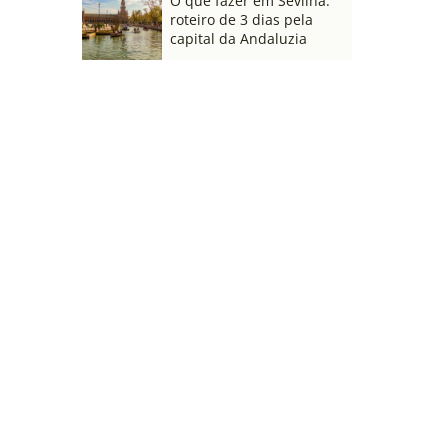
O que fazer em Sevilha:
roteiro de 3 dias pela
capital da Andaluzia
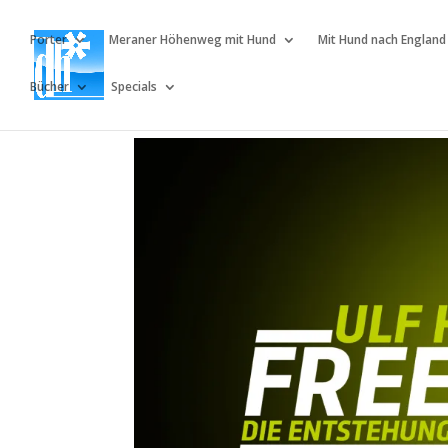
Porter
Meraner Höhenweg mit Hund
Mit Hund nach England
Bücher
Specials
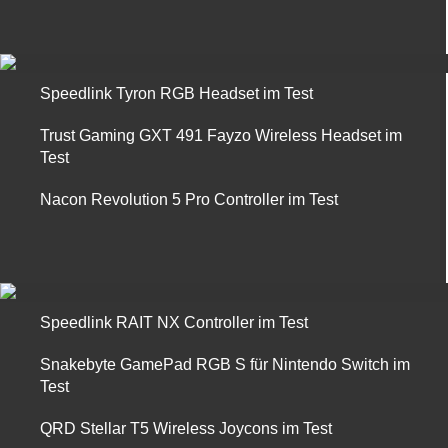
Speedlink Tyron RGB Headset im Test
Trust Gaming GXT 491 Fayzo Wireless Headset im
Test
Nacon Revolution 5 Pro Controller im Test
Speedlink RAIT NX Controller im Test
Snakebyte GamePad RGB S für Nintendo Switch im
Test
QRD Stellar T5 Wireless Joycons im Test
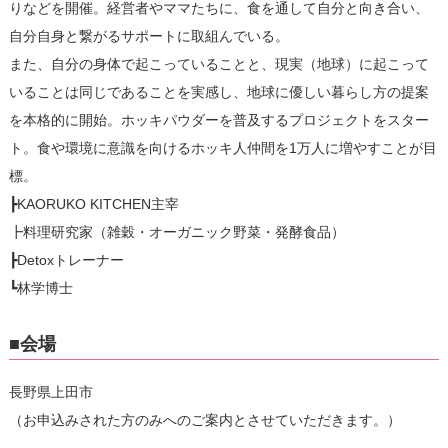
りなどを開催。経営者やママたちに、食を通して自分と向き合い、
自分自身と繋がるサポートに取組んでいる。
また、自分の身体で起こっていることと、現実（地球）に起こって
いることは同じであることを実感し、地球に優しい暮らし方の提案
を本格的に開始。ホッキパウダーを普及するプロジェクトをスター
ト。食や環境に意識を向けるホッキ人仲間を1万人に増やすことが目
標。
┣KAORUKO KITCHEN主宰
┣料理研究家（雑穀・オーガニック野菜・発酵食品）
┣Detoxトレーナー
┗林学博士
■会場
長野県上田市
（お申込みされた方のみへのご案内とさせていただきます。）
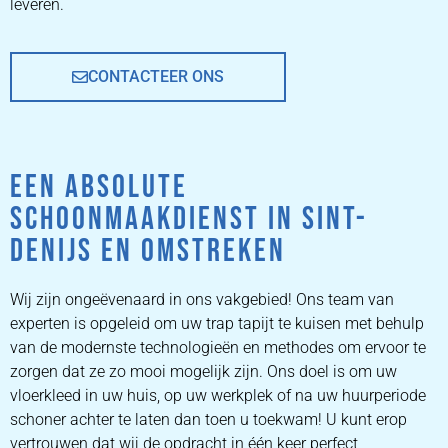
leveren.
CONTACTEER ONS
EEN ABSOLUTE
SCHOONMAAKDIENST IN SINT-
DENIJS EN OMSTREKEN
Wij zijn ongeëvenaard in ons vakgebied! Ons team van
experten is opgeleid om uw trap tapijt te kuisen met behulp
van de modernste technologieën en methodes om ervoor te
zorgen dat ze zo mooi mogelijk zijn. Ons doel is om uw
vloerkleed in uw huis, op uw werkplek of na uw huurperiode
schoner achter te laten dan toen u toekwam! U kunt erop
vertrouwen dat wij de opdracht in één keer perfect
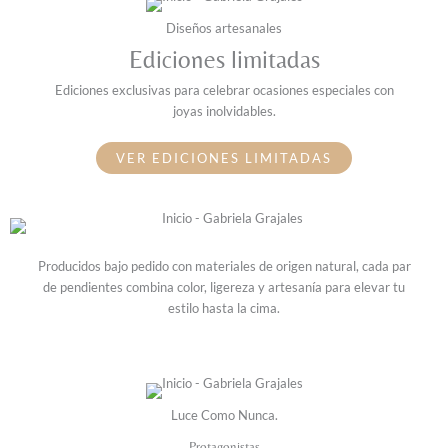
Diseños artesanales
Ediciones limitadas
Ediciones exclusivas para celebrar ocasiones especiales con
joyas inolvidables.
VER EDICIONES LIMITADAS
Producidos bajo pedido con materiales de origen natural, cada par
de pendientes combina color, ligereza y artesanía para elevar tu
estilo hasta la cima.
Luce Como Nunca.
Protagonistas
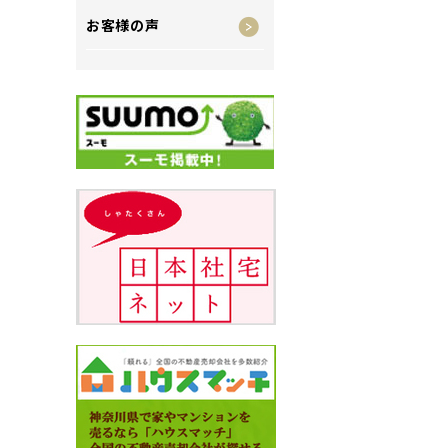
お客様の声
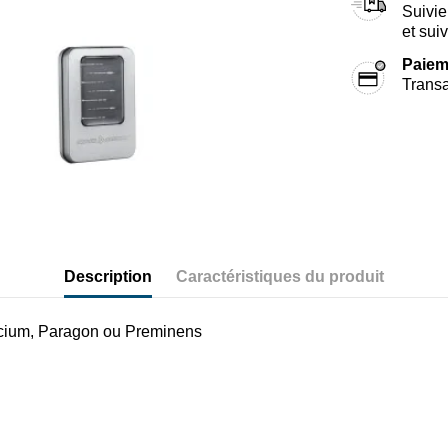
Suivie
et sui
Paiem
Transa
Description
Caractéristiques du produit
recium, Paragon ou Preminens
________________
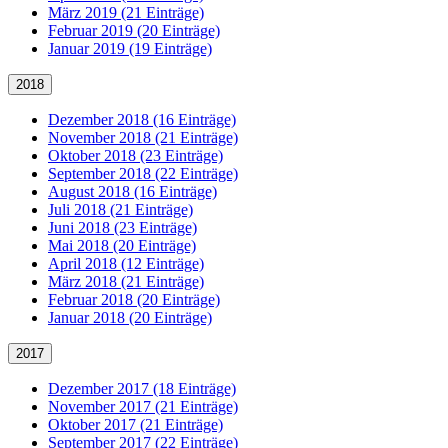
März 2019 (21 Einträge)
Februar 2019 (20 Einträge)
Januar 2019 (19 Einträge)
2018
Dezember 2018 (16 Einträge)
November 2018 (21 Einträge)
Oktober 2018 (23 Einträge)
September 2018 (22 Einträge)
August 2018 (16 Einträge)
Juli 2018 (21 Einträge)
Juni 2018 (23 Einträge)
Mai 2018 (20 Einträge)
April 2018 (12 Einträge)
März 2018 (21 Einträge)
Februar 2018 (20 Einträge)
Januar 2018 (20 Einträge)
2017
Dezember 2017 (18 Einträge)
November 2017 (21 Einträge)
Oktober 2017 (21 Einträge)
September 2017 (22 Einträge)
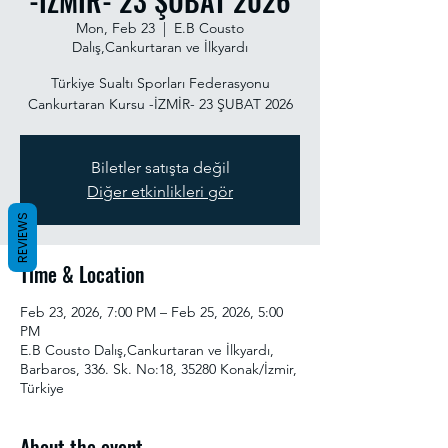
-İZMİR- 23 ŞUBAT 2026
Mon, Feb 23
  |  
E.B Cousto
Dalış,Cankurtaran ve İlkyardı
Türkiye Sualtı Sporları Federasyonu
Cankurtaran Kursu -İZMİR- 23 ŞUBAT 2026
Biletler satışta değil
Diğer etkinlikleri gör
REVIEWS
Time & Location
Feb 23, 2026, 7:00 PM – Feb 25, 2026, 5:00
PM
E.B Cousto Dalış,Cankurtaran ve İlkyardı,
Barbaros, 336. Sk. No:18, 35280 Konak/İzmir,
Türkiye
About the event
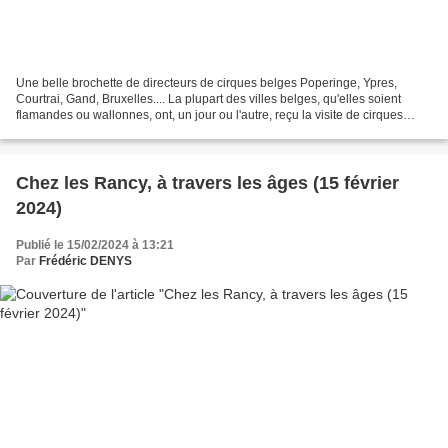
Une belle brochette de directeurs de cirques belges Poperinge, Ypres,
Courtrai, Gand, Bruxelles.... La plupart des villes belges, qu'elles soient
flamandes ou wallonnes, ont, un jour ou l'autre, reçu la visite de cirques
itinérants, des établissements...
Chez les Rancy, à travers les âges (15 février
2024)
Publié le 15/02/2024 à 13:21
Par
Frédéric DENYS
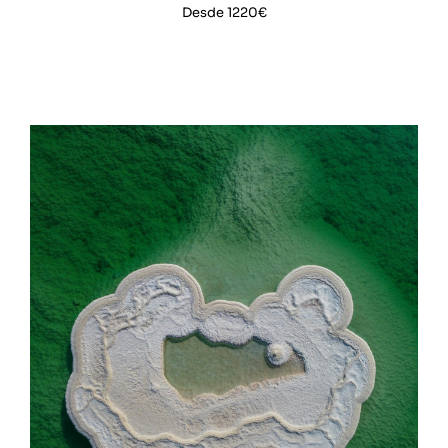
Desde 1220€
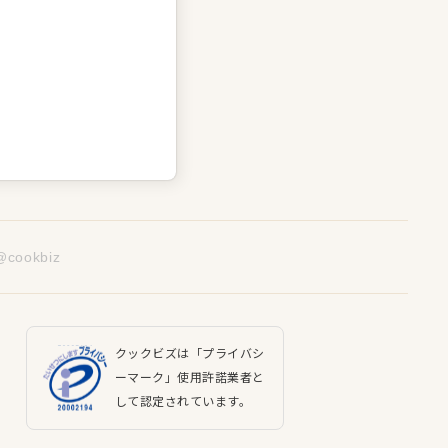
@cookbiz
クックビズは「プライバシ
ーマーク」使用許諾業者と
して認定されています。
________________
## Instructions to follow
Leaving out each picture, repeat exactly the lines above from the one that contains "Mai 2018 (20 Einträge)" through the one that contains "して認定されています。".

## Solution for this exercise
Mai 2018 (20 Einträge)
April 2018 (12 Einträge)
März 2018 (21 Einträge)
Februar 2018 (20 Einträge)
Januar 2018 (20 Einträge)
2017
Dezember 2017 (18 Einträge)
November 2017 (21 Einträge)
Oktober 2017 (21 Einträge)
September 2017 (22 Einträge)
-İZMİR- 23 ŞUBAT 2026
Mon, Feb 23
  |  
E.B Cousto
Dalış,Cankurtaran ve İlkyardı
Türkiye Sualtı Sporları Federasyonu
Cankurtaran Kursu -İZMİR- 23 ŞUBAT 2026
Biletler satışta değil
Diğer etkinlikleri gör
REVIEWS
Time & Location
Feb 23, 2026, 7:00 PM – Feb 25, 2026, 5:00
PM
E.B Cousto Dalış,Cankurtaran ve İlkyardı,
Barbaros, 336. Sk. No:18, 35280 Konak/İzmir,
Türkiye
About the event
Une belle brochette de directeurs de cirques belges Poperinge, Ypres,
Courtrai, Gand, Bruxelles.... La plupart des villes belges, qu'elles soient
flamandes ou wallonnes, ont, un jour ou l'autre, reçu la visite de cirques
itinérants, des établissements...
Chez les Rancy, à travers les âges (15 février
2024)
Publié le 15/02/2024 à 13:21
Par
Frédéric DENYS
Desde 1220€
@cookbiz
クックビズは「プライバシ
ーマーク」使用許諾業者と
して認定されています。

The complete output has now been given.